In light of the new vogue for revisiting insider trading laws, I thought I’d share an old column I published in The Daily back in 2011, when we were young and innocent. This morning, Matt Yglesias made a strong case against legalizing insider trading, on the grounds that it has the potential to cause serious corporate governance challenges, among other things. The argument I make below is less susceptible to this charge, as it takes more of a “let’s burn the whole thing down and start all over again” approach — which is to say a wildly unrealistic approach.
Very few Americans will shed a tear for Raj Rajaratnam, the billionaire hedge fund manager convicted this week of insider trading, and that is fair enough. Of the hundreds of thousands of men and women we lock up every year, Rajaratnam is hardly the most sympathetic. Though the federal government’s case against Rajaratnam may have overreached in some respects, there is no question that he bribed people like disgraced former Intel executive Rajiv Goel into betraying their employers, and that alone merits jail time.
But Rajaratnam’s crimes are just a symptom of a much bigger problem.As the economist Amar Bhidé argues in A Call for Judgment, insider trading rules have helped create a centralized and super-sized financial sector that is sapping the real economy of its growth potential, leaving all of us poorer than we can and should be.
After the Crash of 1929, small investors fled the stock market en masse, convinced that it was rigged against them. In 1934, the Roosevelt administration created the Securities and Exchange Commission as part of an effort to restore confidence in the stock market. The SEC’s central goal was to protect the interests of small investors. Publicly-traded companies had to disclose information about their financial condition and who was running the show. Over time, these disclosure requirements expanded as the SEC demanded more information about the inner workings of public companies. In addition, the Securities Exchange Act put in place rules against insider trading.

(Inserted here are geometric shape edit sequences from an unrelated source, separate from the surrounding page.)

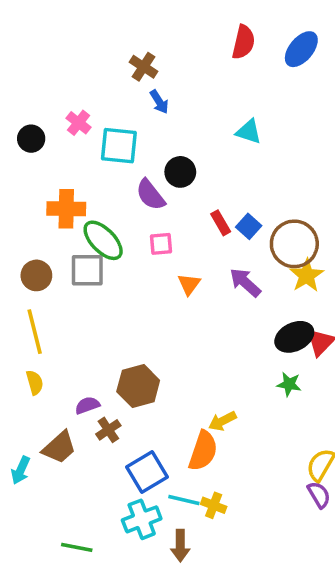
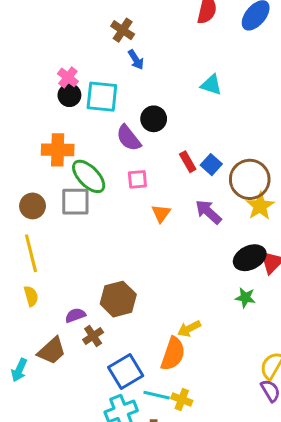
black circle: (31, 139) -> (69, 95), moved

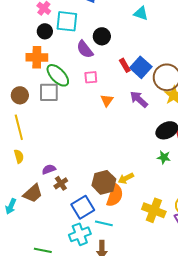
black circle: (69, 95) -> (45, 31), moved
blue square: (211, 165) -> (141, 67), size x1.5
brown hexagon: (118, 299) -> (104, 182), moved
yellow cross: (182, 400) -> (154, 210), moved, size x1.6

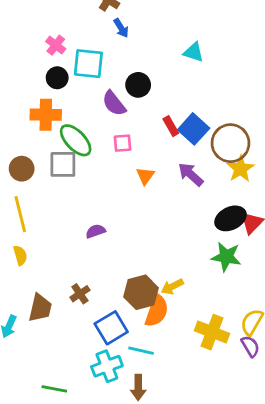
green star: (164, 157) -> (226, 257), size x1.5
purple semicircle: (49, 169) -> (96, 231), moved
brown trapezoid: (33, 193) -> (40, 308), turned -35

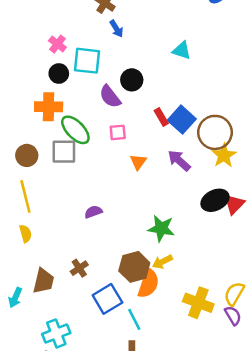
green star: (226, 257) -> (161, 228), moved
cyan line: (141, 351) -> (134, 319), turned 50
cyan cross: (107, 366) -> (56, 333), moved

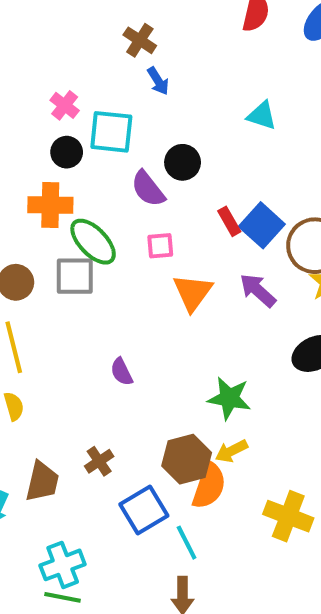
orange triangle: (138, 162) -> (193, 292), size x1.5
purple semicircle: (93, 212) -> (122, 372), turned -96

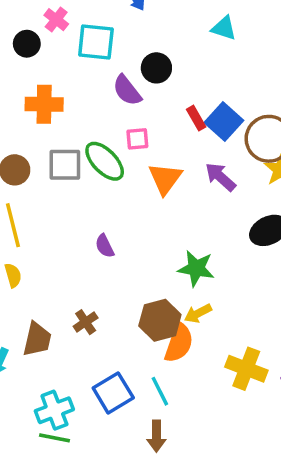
black circle: (67, 152) -> (27, 44), moved
green ellipse: (93, 242) -> (105, 161), moved
blue square: (144, 510) -> (113, 393), moved

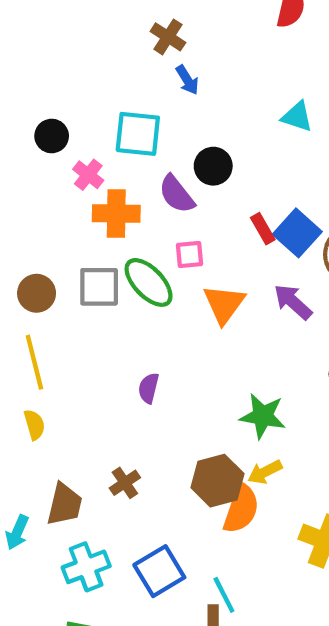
pink cross: (56, 20) -> (88, 175), moved
orange cross: (44, 104) -> (116, 214), moved
purple semicircle: (105, 246) -> (149, 388), turned 40
cyan line: (160, 391) -> (224, 595), moved
cyan cross: (54, 410) -> (86, 567), moved

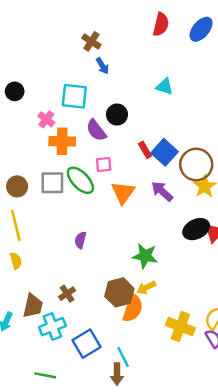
black circle: (52, 136) -> (15, 91), moved
cyan cross: (86, 567) -> (52, 327), moved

The basic idea behind these rules is that officers, directors, and stockholders that own at least 10% of a company should not be allowed to use inside information to influence their investment decisions. Say a senior executive knows that his company is about to post huge losses in the next quarter. He might use this information to dump the company’s stock before outside investors catch wind of the bad news and the stock price plummets. Similarly, investors who own a big stake in a company can bend the ear of directors or executives to gain the material nonpublic information, i.e., information that only insiders have that could effect the movement of the stock price. The SEC demands that insiders file statements that reveal all of the equity securities they own, to guard against just this kind of behavior.

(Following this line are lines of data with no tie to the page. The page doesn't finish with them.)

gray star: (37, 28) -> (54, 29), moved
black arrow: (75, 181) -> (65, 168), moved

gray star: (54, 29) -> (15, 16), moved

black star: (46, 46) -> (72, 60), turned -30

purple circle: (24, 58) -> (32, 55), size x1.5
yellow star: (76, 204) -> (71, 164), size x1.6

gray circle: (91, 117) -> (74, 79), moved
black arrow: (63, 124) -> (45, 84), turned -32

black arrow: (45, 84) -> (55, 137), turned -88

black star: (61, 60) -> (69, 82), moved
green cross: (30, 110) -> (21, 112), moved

The result of these regulations is that American investors, large and small, keep the executives running the big public companies they invest in at arm’s length. They don’t forge long-term relationships based in mutual trust. Instead, thousands of anonymous investors pump money in and out of these companies, knowing nothing more than what appears in annual and quarterly reports. As Bhidé puts it, “the oversight and counsel provided by one shareholder benefits all others, with the result that all of them may shirk their responsibilities.” Once a company has thousands of shareholders, and each of those shareholders own shares in dozens or even hundreds of companies, who exactly is going to take the time to provide real oversight and counsel?

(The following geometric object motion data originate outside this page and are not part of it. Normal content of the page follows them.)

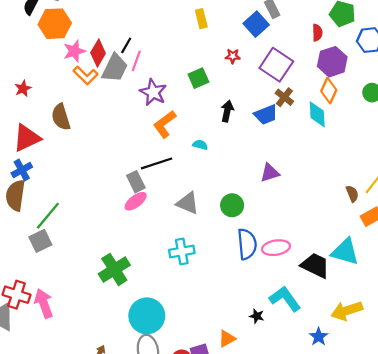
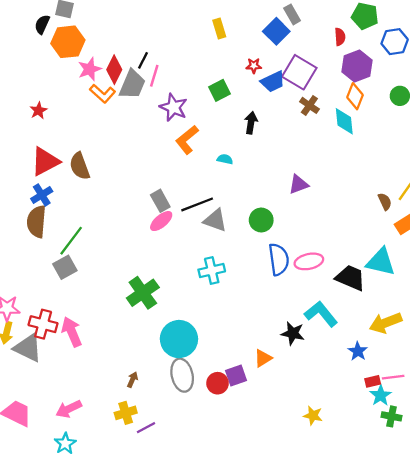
blue trapezoid: (266, 115) -> (273, 82), moved
brown semicircle: (61, 117) -> (80, 166), moved
black line: (157, 163) -> (197, 204), moved
black star: (257, 316) -> (293, 333), size x1.5

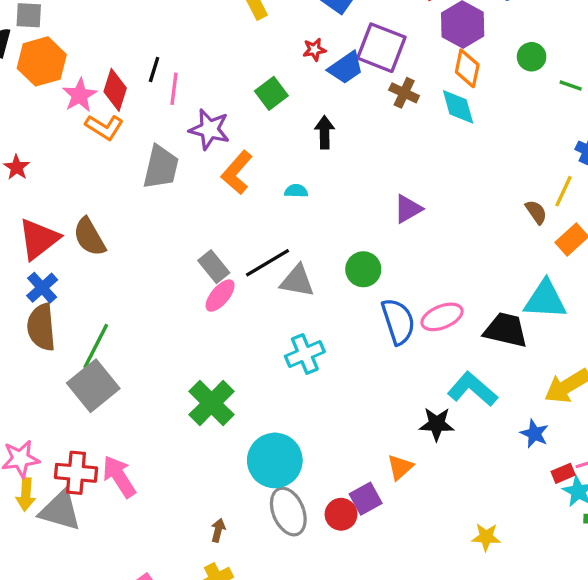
gray trapezoid: (132, 84) -> (161, 167), moved
gray square: (65, 267) -> (93, 386), size x1.4

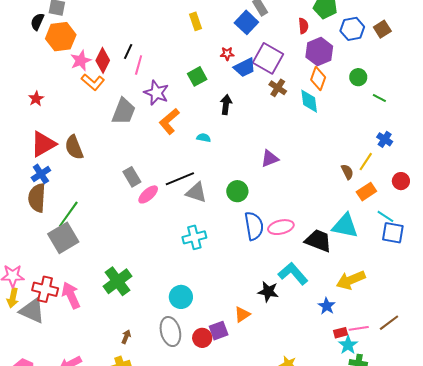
gray rectangle: (214, 267) -> (132, 177), moved
green cross: (211, 403) -> (117, 281), moved
cyan circle: (275, 460) -> (181, 297), moved, size x0.7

As a result, the executives and directors of big public companies can get away with almost anything, as their investors are widely dispersed and legally barred from profiting from any effort to get under the hood of the company. The corporate scandals that marked the Enron era, the headlong rush into toxic assets, the corruption of corporate boards — all can be traced to the resulting lack of accountability. Ironically enough, insider trading rules work all too well. They’ve not only restored confidence in the stock market. They’ve created the illusion that it is safe to invest in a company without doing any due diligence of your own.
Contrast this with venture capitalists, who devote considerable energy to getting to know the entrepreneurs they back. It’s not unusual for VCs to offer advice to the start-ups they invest in, and to devour all of the information they can to keep their partners on track. The best VCs understand that it is this nitty-gritty engagement in their investments can make all the difference between success and failure. It allows them to recognize when a bad quarter is just a speed bump and when it is a sign of trouble. Steven Levy’s In the Plex recounts the many times Google’s earliest backers fretted over this or that decision made by Larry Page and Sergey Brin. But these savvy VCs had a basic confidence in Larry and Sergey rooted in actual give-and-take conversations stretching over months.
Though Google eventually went public, It is hardly surprising that a growing number of promising start-ups are delaying going public as long as possible, and many others are choosing to remain in private hands.
In an alternate universe, the Raj Rajaratnams of the world wouldn’t spend all of their time goosing stock prices to make fast money. They’d make long-term investments, and devote their considerable brainpower to helping businesses achieve sustainable growth. And this, in turn, would make for a healthier, and richer, American economy. We won’t get from here to there overnight, but rolling back insider trading rules would be an excellent first step.